## GIVEN DATA

..........

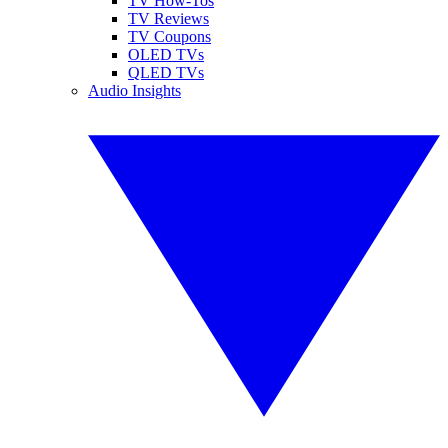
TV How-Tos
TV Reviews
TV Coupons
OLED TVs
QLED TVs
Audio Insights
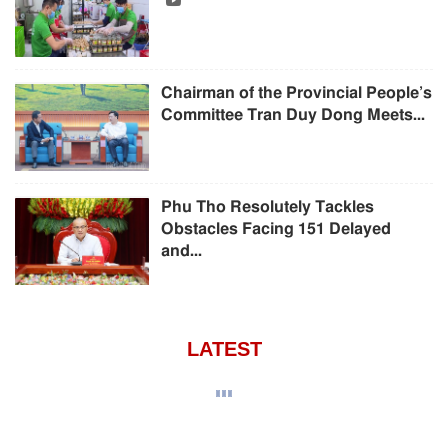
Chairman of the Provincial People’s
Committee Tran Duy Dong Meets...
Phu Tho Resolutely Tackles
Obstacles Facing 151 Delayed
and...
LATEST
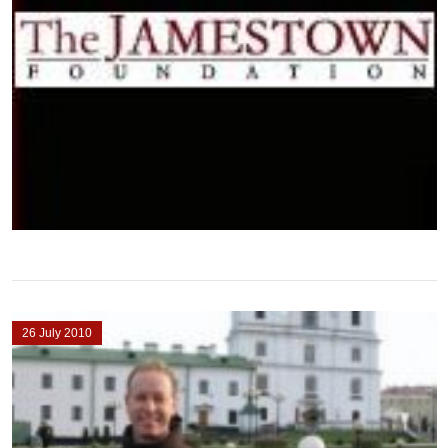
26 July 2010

..........

## YOUR ASSIGNMENT
Could you reproduce all of the data above exactly and skip any image?

## PROBLEM SOLUTION
TV How-Tos
TV Reviews
TV Coupons
OLED TVs
QLED TVs
Audio Insights
Chairman of the Provincial People’s
Committee Tran Duy Dong Meets...
Phu Tho Resolutely Tackles
Obstacles Facing 151 Delayed
and...
LATEST
26 July 2010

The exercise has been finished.